En el año 2000, y de forma un poco sorpresiva, José María Aznar gana las elecciones por mayoría absoluta, lo que le permite liberarse de ciertas ataduras, de las de principiante y las de los nacionalistas. España había intervenido militarmente en Kosovo, con las primeras acciones militares ofensivas desde hacía décadas, y había apoyado a la coalición aliada en la primera guerra del Golfo, pero nadie en España parecía preocupado por la cuestión de Irak, nada nuevo.

La llegada de Bush a la Casa Blanca, por razones, algunas de ellas rocambolescas, generó una sintonía personal excepcional entre los dos presidentes que no se había dado en la historia, y que seguramente Bush no tuvo con ningún otro líder de su época. Nos convertimos en el aliado más fiel, en el socio respetado, y esto no fueron solo palabras. Nuestras empresas, incluso las de defensa desembarcaban en Estados Unidos con programas industriales muy relevantes; se nos incluyó en el grupo de los cinco fiables para recibir tecnología americana. Esto puede que a mucha gente le importe un comino, pero estas son las cosas que nos dan de comer.

Esta atmósfera, acentuada de forma dramática con los atentados del once de septiembre, nos llevó a una situación de alianza similar a la del laborista Blair. No se trataba del color político, es que estábamos allí y no debíamos salir. España había sembrado mucho para tirarlo por la borda en una guerra de la que podríamos salir indemnes con un poco de suerte. Cuando Marruecos asaltó Perejil, Estados Unidos apoyó la operación militar frente al hoy su gran aliado, Marruecos. Las alianzas como la amistad obligan y en este caso teníamos mucho que ganar si jugábamos bien las cartas y mucho que perder si no continuámos con un apoyo que tuvo mucho más ruido que realidad, otro craso error.

Sinceramente, creo que España solo podía decir sí, teniendo en cuenta el entorno. Alemania constitucionalmente no iba a intervenir y Francia, que de tapadillo apoyaba a los aliados, estaba coartada por sus intereses económicos y sus alianzas con un joven Putin para explotar Irak; lo más sorprendente fue el no de Canadá, aunque la llegada de Harper al año siguiente cambió la aproximación canadiense al conflicto. No podíamos otra vez quedarnos solos como don Tancredo.

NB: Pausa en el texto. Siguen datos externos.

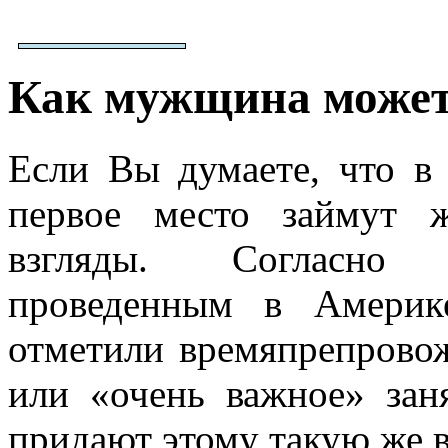
Как мужщина может
Если Вы думаете, что в
первое место займут 
взгляды. Согласно 
проведенным в Амери
отметили времяпрепровож
или «очень важное» за
придают этому такую же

Pero esta visión muy personal de Aznar no era compartida por todo el ejecutivo: muchos de ellos se referían a la guerra del presidente en términos muy despectivos, pero es que había un hecho diferenciador. Aznar no iba a presentarse a la reelección y estaba pensando en su futuro internacional y en el papel que España podía jugar en un futuro siendo aliado de la gran potencia, mientras que todos los de alrededor tendrían que pasar en un año por el tamiz de las elecciones. Aznar pasaría a la historia, aunque significara la derrota del PP. Existía un gran convencimiento en 2003 de que la guerra, especialmente con la gran y orquestada campaña, muy efectiva ante la falta de respuesta, del "no a la guerra", cualquier que fuera su desenlace, costaría las elecciones. Muchas veces he pensado si esta posible predicción no condicionaría la elección del sucesor.

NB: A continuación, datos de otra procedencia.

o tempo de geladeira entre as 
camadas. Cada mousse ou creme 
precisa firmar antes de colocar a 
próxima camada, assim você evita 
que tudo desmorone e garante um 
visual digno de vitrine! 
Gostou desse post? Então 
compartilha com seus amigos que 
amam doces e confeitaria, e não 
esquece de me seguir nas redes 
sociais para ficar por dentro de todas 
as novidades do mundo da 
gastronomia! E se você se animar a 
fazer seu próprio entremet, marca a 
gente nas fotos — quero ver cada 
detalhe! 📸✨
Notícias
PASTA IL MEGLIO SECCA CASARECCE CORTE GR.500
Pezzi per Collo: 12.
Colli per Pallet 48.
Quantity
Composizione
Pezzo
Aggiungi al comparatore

El éxito militar de la operación se vio empañado por el retraso en la captura de Saddam Hussein, y por el comienzo de la acción terrorista que llevó a numerosas pérdidas humanas, entre ellos algunos compatriotas y compañeros del Comisionado del Gobierno para la Reconstrucción de Irak y de nuestras fuerzas armadas, a los que en este aniversario debemos recordar por su servicio. Después de estos atentados, el gobierno estaba sometido a un entorno hostil del que no le salvaría ya la buena marcha económica. Los atentados del once de marzo y la pésima gestión de las 48 horas siguientes terminaron con el gobierno conservador y con la alianza con los Estados Unidos, que a día de hoy no se ha recuperado del todo.